Toussaint Louverture and the Undermining of the Haitian Revolution
Abstract
This work using a structurationist, structural Marxist, phenomenological structuralism, understanding of practical consciousness constitution, explores the origins and basis for the Haitian Revolutionary leader, Toussaint Louverture’s (May 20, 1743-April 1, 1803), social, political, and economic policies. The eldest son of an Arada King, Toussaint Louverture, was a creole-slave born on the island of Saint-Domingue/Haiti. As the eventual leader of the Revolution from 1794-1801, Louverture attempted to have the island remain an independent French territory where slavery was outlawed, but the export-oriented plantation economy, with the slave trade, persisted. He, essentially, adopted the position of the French Royalists, the white plantation owners who wanted more autonomy from France and its “exclusif” mercantile economic system, which forced them to trade and do business exclusively with French merchants and bankers.
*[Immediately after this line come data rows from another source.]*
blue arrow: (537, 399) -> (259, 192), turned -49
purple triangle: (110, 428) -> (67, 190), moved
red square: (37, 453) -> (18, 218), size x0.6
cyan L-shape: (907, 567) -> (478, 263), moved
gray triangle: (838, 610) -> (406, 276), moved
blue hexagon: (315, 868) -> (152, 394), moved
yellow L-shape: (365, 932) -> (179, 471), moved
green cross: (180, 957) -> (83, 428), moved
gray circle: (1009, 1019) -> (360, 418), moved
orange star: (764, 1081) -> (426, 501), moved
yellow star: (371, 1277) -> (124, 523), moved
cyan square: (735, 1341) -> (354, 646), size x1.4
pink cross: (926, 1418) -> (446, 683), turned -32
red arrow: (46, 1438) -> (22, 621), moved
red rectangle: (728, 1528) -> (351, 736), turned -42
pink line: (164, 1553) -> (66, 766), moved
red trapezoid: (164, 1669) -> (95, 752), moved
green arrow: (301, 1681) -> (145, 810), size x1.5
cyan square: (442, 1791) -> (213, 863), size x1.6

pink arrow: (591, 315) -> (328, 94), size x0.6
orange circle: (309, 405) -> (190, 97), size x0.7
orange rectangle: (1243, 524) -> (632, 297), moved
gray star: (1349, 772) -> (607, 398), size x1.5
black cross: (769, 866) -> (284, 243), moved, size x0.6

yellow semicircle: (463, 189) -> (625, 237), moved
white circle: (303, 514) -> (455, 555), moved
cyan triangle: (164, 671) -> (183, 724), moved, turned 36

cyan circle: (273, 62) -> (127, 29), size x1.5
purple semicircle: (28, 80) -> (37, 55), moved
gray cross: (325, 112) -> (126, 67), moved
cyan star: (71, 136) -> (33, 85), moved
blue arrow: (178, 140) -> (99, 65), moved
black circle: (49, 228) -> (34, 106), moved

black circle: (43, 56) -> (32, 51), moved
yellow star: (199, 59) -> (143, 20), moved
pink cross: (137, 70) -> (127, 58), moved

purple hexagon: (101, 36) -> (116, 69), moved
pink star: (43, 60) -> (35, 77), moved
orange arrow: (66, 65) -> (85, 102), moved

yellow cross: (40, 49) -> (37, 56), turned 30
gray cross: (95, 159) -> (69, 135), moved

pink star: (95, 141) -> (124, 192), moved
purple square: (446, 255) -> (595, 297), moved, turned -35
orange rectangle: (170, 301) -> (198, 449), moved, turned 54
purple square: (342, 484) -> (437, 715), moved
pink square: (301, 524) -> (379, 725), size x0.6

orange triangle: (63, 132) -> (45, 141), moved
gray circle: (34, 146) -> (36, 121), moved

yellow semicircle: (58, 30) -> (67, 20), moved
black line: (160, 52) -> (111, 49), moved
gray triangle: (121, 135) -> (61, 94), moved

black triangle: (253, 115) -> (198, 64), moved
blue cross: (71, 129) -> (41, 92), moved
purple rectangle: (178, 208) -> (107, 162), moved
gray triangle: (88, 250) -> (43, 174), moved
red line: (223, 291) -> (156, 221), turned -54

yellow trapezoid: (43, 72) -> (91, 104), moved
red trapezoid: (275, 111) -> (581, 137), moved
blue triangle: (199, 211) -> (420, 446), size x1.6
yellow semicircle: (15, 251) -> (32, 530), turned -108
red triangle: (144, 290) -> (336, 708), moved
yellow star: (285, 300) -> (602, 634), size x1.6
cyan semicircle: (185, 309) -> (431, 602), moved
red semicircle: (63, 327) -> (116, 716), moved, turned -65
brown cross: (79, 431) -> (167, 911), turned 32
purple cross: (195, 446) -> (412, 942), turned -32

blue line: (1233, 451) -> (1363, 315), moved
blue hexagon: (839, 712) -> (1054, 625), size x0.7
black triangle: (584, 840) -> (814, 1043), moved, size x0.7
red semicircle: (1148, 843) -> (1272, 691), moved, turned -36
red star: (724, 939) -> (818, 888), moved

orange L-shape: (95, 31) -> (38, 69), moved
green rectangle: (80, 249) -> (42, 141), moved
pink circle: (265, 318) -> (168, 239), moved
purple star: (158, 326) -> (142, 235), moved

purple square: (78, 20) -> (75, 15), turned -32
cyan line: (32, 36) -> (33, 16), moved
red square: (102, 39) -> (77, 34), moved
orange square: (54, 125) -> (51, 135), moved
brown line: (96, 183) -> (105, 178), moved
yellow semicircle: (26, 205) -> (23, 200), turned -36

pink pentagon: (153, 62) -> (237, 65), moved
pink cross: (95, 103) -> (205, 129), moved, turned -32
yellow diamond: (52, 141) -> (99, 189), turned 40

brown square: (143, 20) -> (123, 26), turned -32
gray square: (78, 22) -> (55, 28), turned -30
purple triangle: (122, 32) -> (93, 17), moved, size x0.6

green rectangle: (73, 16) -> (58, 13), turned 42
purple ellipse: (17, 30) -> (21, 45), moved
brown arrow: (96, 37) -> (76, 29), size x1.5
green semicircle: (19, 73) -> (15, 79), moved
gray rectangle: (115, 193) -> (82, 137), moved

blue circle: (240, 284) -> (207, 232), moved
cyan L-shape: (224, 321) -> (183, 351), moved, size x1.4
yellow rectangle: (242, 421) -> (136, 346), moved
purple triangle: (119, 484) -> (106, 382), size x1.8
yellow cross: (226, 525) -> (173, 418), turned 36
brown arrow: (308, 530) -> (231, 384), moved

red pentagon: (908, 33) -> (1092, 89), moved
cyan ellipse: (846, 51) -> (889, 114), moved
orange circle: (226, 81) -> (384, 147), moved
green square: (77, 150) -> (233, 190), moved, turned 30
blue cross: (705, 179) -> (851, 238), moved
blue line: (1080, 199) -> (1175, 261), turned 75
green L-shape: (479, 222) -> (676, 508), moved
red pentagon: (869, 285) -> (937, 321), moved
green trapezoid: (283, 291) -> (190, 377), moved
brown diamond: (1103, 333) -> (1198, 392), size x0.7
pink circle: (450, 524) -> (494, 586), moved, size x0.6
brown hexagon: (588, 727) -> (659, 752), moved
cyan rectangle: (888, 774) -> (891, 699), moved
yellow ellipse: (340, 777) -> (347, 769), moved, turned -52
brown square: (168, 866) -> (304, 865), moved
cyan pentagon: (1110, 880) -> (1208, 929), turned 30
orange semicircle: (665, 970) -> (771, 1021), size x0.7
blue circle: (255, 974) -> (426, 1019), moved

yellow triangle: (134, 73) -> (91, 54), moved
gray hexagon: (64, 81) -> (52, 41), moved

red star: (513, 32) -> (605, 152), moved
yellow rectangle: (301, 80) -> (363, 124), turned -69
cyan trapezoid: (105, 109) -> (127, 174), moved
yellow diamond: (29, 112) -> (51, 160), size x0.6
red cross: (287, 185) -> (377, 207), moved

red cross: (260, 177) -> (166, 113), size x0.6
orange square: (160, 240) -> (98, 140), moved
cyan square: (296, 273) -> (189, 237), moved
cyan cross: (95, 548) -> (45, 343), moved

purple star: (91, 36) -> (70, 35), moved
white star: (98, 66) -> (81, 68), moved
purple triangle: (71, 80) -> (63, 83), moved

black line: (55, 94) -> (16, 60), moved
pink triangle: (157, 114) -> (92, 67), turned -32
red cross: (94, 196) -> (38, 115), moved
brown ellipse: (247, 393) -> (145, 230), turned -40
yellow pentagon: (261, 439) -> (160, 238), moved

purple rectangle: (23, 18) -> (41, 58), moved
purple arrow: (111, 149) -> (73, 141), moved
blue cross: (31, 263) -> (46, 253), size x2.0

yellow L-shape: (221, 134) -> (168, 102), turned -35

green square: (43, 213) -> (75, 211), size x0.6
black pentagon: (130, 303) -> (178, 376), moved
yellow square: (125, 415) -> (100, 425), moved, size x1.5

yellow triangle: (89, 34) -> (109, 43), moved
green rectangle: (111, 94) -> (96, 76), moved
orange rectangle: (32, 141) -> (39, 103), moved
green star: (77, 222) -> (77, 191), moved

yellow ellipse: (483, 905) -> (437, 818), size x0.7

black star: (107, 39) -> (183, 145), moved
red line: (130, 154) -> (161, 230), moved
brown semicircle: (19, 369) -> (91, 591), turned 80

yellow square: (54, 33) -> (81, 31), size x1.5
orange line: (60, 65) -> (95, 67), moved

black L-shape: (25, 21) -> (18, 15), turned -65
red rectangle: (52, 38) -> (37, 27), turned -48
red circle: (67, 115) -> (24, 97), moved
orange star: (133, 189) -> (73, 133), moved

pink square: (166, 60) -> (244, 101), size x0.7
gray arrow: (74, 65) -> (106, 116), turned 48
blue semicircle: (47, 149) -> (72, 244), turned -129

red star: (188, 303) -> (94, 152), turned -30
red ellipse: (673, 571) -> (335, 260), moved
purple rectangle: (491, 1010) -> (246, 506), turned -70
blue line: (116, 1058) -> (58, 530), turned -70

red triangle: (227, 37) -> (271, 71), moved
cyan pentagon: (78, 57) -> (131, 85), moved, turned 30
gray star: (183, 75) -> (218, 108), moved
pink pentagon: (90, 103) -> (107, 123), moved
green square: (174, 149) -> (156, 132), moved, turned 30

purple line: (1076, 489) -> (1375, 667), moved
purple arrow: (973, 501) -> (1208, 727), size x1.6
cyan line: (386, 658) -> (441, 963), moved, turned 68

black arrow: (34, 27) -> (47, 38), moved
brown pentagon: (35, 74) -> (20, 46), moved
Although, Louverture’s demeanor and position is typically juxtaposed against his successor, Jean-Jacques Dessalines, all subsequent leaders, I argue here, would go on to adopt Louverture’s policies, the export-oriented agricultural economy, with variations based on who (mulattoes or members of the black grandon class) should serve in the position of the white planters once independence was declared from France in 1804. This decision, to maintain Louverture’s political and economic policies as opposed to redistributing the land to the African masses so that they can pursue their subsistence agriculture and komes, I conclude, has undermined the Revolutionary impetus of the Haitian Revolution and converted Haiti into the so-called poorest (periphery) country in the Western Hemisphere.